▶ _Assigned task_
Please give the whole listing again exactly, without any of its pictures.

▶ _Listed records_
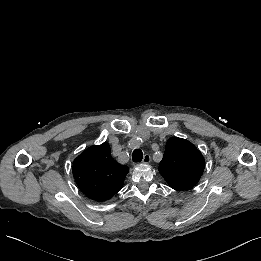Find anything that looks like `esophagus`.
I'll list each match as a JSON object with an SVG mask.
<instances>
[{
    "label": "esophagus",
    "instance_id": "obj_1",
    "mask_svg": "<svg viewBox=\"0 0 261 261\" xmlns=\"http://www.w3.org/2000/svg\"><path fill=\"white\" fill-rule=\"evenodd\" d=\"M150 161H151L150 155L145 154L144 157H143V161H142V162H143L144 164H148V163H150Z\"/></svg>",
    "mask_w": 261,
    "mask_h": 261
}]
</instances>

▶ _Answer to the problem_
Find anything that looks like `esophagus`.
I'll list each match as a JSON object with an SVG mask.
<instances>
[{
    "label": "esophagus",
    "instance_id": "obj_1",
    "mask_svg": "<svg viewBox=\"0 0 261 261\" xmlns=\"http://www.w3.org/2000/svg\"><path fill=\"white\" fill-rule=\"evenodd\" d=\"M150 161H151L150 155L145 154L144 157H143V161H142V162H143L144 164H148V163H150Z\"/></svg>",
    "mask_w": 261,
    "mask_h": 261
}]
</instances>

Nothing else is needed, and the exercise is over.